Corben et le renouvellement des années 1970
Les années 1970 sont une période de renouvellement pour la bande dessinée américaine. L’underground né à la fin des années 1960, entre autres autour des comix de Robert Crumb, a apporté de nouvelles libertés et avec elles de nouvelles thématiques –la sexualité et la drogue mais aussi la critique sociale, l’autobiographie… – qui se développent dans cette nouvelle décennie.
Le format du comic book, toujours dominant depuis son apparition au milieu des années 1930, se voit à la fois approprié par des créateurs en dehors des grands éditeurs et contourné par de nouveaux formats. Ainsi, dans le sillage des revues satiriques tels que Mad (en magazine depuis 1955) comme des titres d’horreur de l’éditeur Warren (Creepy en 1964, Eerie en 1966), des magazines grands formats, le plus souvent en noir et blanc, tentent de toucher d’autres publics ou de proposer des contenus moins cadrés par les contraintes du Comics code de 1954. Des tentatives de publications destinés aux librairies et non plus aux kiosques se multiplient, porteuses d’expérimentations esthétiques et de nouvelles ambitions, dont l’étiquette graphic novel est l’expression la plus marquée.
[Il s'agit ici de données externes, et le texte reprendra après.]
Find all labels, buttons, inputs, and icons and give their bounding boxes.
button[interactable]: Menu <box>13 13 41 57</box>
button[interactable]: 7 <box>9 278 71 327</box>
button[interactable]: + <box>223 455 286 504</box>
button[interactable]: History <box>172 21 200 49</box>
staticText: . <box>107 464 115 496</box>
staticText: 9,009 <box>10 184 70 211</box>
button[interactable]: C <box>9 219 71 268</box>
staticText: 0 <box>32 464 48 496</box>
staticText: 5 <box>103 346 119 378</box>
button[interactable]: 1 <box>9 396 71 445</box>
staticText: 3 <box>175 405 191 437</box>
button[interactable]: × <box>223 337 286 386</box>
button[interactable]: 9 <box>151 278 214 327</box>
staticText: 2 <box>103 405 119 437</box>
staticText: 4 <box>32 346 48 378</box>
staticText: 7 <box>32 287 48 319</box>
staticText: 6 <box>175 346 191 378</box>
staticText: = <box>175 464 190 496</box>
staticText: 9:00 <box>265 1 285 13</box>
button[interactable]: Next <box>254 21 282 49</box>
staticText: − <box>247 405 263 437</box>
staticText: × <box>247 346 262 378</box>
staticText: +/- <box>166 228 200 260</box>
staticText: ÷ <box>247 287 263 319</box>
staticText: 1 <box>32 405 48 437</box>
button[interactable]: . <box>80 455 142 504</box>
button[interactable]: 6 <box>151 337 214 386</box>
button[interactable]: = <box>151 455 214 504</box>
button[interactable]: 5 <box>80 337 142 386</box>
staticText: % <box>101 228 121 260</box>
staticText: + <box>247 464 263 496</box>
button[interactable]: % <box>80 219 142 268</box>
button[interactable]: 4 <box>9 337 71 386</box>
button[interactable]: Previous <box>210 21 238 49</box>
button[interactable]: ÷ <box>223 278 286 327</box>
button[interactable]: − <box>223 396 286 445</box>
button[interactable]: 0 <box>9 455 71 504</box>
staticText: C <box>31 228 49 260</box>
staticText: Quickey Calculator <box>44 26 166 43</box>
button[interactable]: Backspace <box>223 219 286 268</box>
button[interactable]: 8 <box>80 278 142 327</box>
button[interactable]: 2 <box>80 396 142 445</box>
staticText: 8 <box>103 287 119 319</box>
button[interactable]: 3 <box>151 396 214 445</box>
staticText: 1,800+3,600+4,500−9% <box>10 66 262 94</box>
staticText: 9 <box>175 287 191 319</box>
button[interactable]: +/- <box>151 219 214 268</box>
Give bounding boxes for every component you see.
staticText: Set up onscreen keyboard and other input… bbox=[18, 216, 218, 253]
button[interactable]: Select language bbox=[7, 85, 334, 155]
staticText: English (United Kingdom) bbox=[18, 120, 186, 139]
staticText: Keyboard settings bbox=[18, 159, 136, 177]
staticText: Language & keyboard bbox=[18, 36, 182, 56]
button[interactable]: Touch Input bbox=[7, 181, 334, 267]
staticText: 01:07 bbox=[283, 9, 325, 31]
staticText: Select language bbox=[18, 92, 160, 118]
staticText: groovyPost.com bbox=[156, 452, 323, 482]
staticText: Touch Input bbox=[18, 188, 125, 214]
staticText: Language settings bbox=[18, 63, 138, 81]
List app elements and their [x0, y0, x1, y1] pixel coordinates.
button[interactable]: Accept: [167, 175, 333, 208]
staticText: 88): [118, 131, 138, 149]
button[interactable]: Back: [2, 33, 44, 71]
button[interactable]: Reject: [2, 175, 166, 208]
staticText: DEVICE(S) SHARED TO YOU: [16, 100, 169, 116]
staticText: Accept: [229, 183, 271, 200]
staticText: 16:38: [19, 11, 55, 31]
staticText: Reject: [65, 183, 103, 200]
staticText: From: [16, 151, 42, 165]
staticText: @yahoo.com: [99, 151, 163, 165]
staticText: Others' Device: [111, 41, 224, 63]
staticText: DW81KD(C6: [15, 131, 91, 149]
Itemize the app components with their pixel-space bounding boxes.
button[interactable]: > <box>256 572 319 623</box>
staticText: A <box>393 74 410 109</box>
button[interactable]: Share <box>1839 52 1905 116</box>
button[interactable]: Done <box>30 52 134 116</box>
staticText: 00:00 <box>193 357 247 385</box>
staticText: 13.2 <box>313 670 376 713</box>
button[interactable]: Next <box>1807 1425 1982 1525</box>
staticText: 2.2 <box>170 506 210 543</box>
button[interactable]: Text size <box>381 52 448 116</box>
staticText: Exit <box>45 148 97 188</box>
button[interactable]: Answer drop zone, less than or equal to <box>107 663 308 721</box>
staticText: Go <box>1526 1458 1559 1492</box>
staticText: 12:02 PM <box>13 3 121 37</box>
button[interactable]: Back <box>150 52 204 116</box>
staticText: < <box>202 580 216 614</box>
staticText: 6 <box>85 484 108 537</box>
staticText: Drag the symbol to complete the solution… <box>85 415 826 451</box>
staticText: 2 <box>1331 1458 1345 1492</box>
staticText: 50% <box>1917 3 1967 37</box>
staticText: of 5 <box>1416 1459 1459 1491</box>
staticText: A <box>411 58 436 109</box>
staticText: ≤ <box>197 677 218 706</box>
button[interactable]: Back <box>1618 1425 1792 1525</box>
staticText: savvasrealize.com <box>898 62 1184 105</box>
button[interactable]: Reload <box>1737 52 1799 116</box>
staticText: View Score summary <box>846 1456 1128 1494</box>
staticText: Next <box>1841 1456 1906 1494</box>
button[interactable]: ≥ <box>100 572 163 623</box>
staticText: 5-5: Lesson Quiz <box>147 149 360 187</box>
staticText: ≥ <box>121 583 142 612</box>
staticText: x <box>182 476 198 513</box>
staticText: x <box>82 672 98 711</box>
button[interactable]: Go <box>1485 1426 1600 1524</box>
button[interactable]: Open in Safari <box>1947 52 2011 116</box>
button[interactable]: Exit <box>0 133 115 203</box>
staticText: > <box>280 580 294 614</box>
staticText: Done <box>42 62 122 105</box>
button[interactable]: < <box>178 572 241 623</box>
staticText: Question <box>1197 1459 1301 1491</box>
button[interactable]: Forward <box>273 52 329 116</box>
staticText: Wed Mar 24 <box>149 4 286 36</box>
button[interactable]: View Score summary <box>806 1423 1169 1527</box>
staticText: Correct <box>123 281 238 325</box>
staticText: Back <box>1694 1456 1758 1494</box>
Corben est pleinement inscrit dans ce mouvement. Ses premiers courts récits underground, en noir et blanc, mêlent histoires à chute, généralement entre horreur, science-fiction et heroic fantasy, et satire sociale, écologique ou politique. Son style caricatural y introduit distance et humour. La nudité et la sexualité de ses personnages relèvent tout autant d’un plaisir gratuit et provocateur que de l’affirmation de ne pas s’adresser aux enfants. Son livre Bloodstar, dont la première édition paraît de manière indépendante en 1976, illustre cette approche particulière, tout comme ses ambivalences. Corben y adapte en noir et blanc une nouvelle de Robert Howard, le créateur de Conan le barbare, racontant dans un contexte post-apocalyptique l’affrontement entre un guerrier musculeux et un vers géant.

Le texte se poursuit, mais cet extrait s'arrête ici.